The much-feared (by me) 9-week school summer holiday is almost over. The girls start back on Monday morning, C in her last year of primary (5th grade), L in her second year (2nd grade). I think we're all ready for it.
It's not that it's been a terrible summer. Not at all, in fact. August was pretty cool, even. The first 3 weeks of July were the toughest, by a long way, but seem such a long time ago now that I can barely even remember how miserable they felt (and "miserable" might be a bit of an exaggeration, too, to be honest).
So no, I haven't hated the summer at all. But the girls are bickering more and more, and they definitely need a stricter routine. Plus they're desperate to see their friends.

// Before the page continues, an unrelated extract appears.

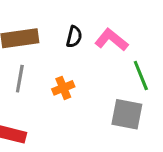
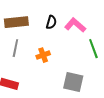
gray square: (127, 114) -> (73, 82), moved

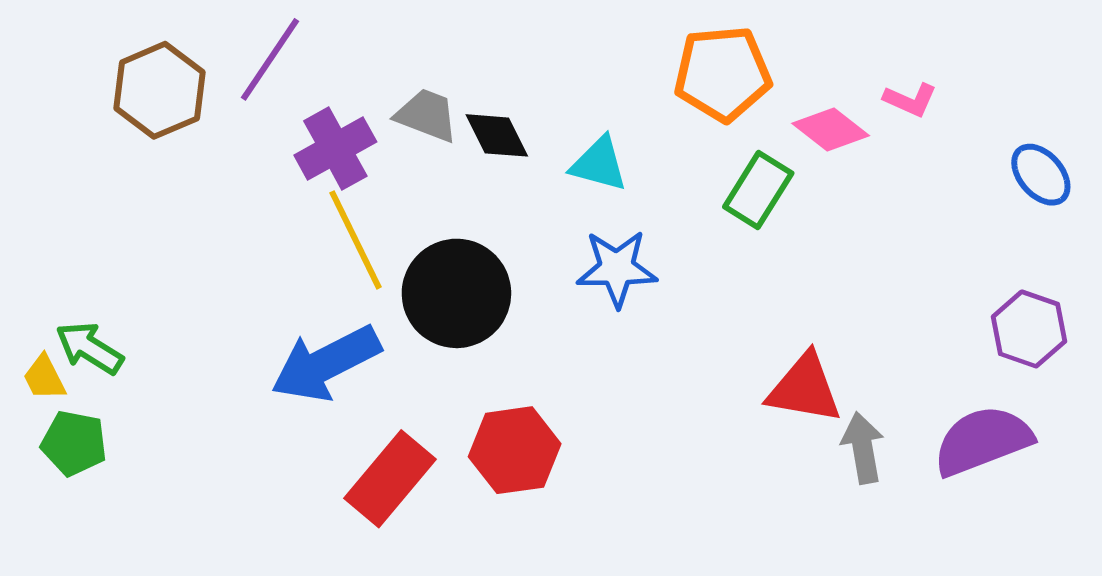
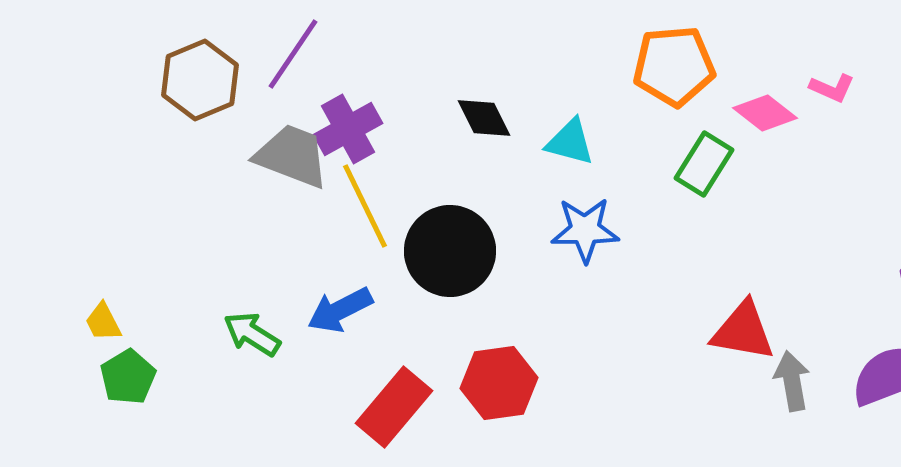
gray trapezoid: (427, 115) -> (292, 156), moved, size x1.4
green arrow: (89, 348) -> (252, 334), moved
blue arrow: (326, 363) -> (340, 310), size x0.7
green pentagon: (74, 443) -> (128, 377), turned 30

For me, September will be a hectic month. I have to go to see a solicitor on Tuesday with D to talk about buying him out with regard to this flat. I'm dreading it. We've already had a bit of a tiff, in fact - he contacted "his" solicitor (actually the one we used together to buy the place) and told me she would contact "mine" to make sure she could be there. Then D of course informed me (just a few days ago) that a) he never said that (his standard retort) and b) I would have to invite "my" solicitor myself. And of course, at such short notice, she's not free. I'm furious, and can't help but feel that's not a good start to the negotiations.
Teaching will also be starting up again, which means meetings and preparing stuff and actually getting out of the house from time to time. Which will make a change, I must say.

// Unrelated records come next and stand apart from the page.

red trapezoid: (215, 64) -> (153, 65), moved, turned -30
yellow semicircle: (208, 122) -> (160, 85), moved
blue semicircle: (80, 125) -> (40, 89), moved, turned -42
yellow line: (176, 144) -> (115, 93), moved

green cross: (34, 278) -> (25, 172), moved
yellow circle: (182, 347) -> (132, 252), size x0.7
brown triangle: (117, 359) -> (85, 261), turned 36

And my dad's been here since 24 August, which is both nice (I do like to see him, honestly) and driving me batshit insane. I suspect he and I are too alike in character - impatient, intolerant (of slowness, inefficiency, for example) and prone to flashes of anger - for us to get along for any considerable length of time. And the fact that his deafness is now a real handicap doesn't help. Luckily, he's spending 2 of his 3 weeks here down at the beach (this week with the girls all the time and me every other night, next week on his own).
Of course, contradictory, pessimistic little flower that I am, the end of the summer also gives me a bout of the blues. I HATE winter, really, really hate it, and it's already September so winter isn't far away... OK, I know, it can stay pretty mild here till mid-December, but it can also be wretched (by south of France standards, admittedly) by the end of October... I do enjoy the heat and the sun and the freedom of summer: no multi-layering of clothes, no struggling to keep warm.

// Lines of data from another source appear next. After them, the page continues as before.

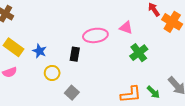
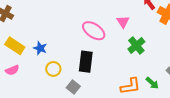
pink triangle: (126, 28) -> (123, 22), turned 40
pink ellipse: (95, 35) -> (94, 31), turned 45
black rectangle: (75, 54) -> (86, 62), moved, size x1.5

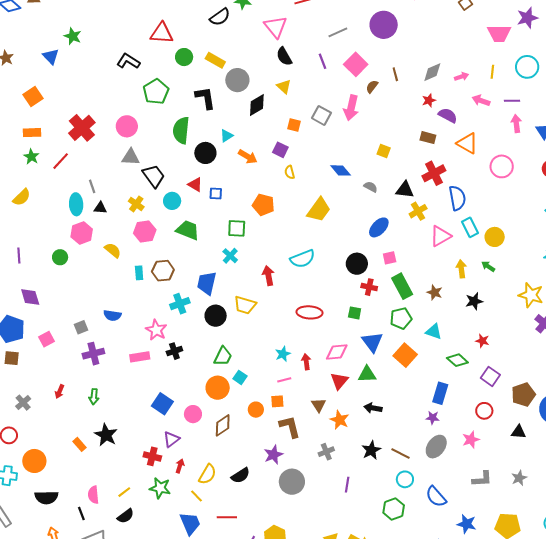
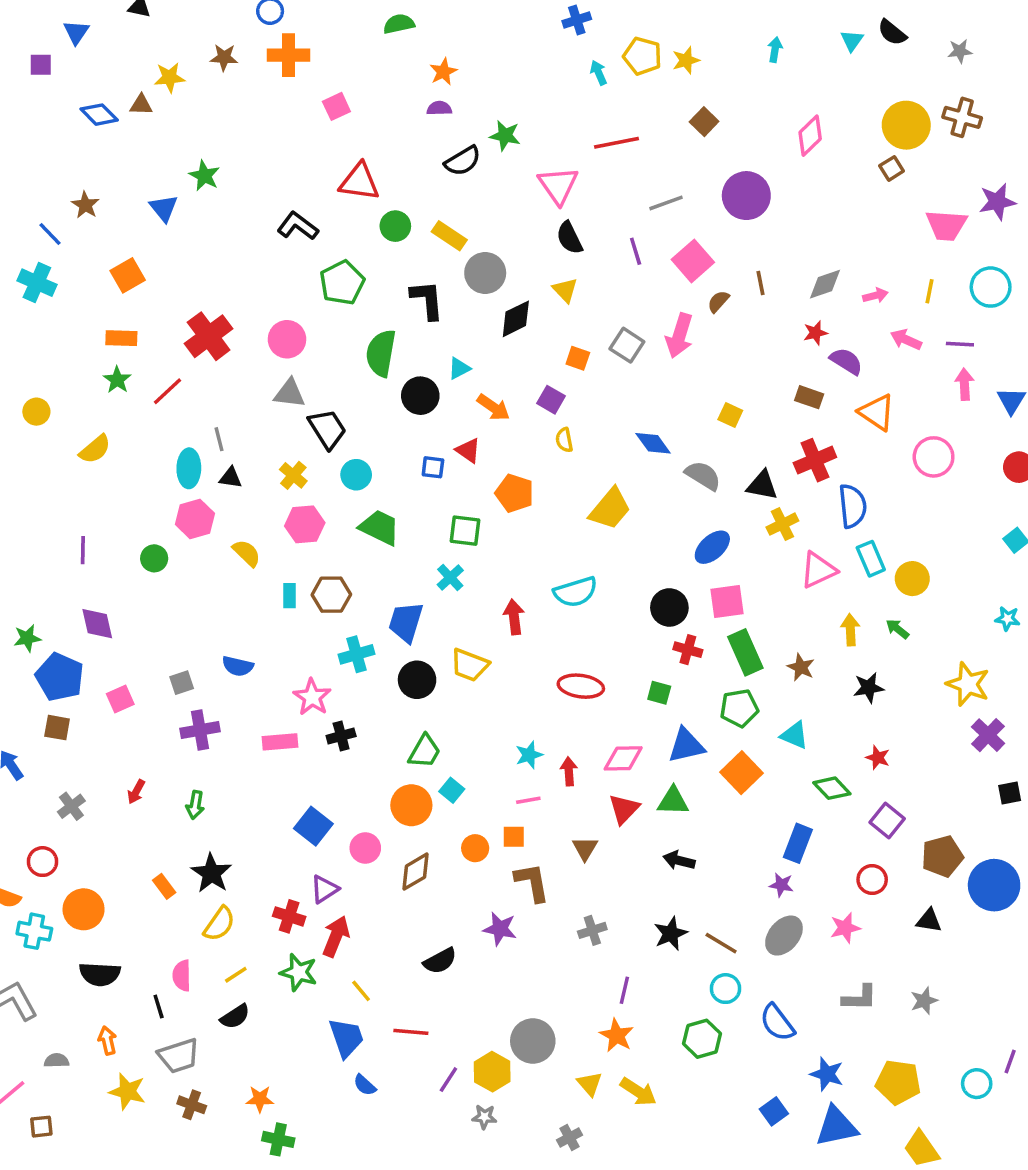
red triangle: (195, 185) -> (468, 451), moved
gray semicircle: (371, 187) -> (703, 476), size x1.5
pink square: (390, 258) -> (727, 601), size x1.5
blue triangle: (372, 342) -> (686, 746), turned 50
orange star: (340, 420) -> (617, 1035), moved
purple star: (273, 455) -> (500, 929), turned 30
red arrow: (180, 466) -> (336, 936), size x1.6
yellow semicircle: (207, 474) -> (219, 924), moved
gray circle: (292, 482) -> (533, 1041), moved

Looking back on the last 9 weeks, I'm struck by how fast it's actually gone, and yet how slow too. 1 July feels like an eternity ago. Even seeing my friend J - only one month ago - seems distant. And Italy. Ah, delightful Italy... It's hard to imagine that that delight even happened at all... maybe it was just a dream?
So there you have it. The summer is over (as far as holiday is concerned), I've actually been "back at work" for 3 weeks already (I only took 2 weeks off) and all the back-to-school stuff is ready for Monday morning.
I have to admit to being pretty excited about the new school year too - can't wait to catch up with friends, see which class my girls will be in, with which teacher, which kids. I just hope it's a good one.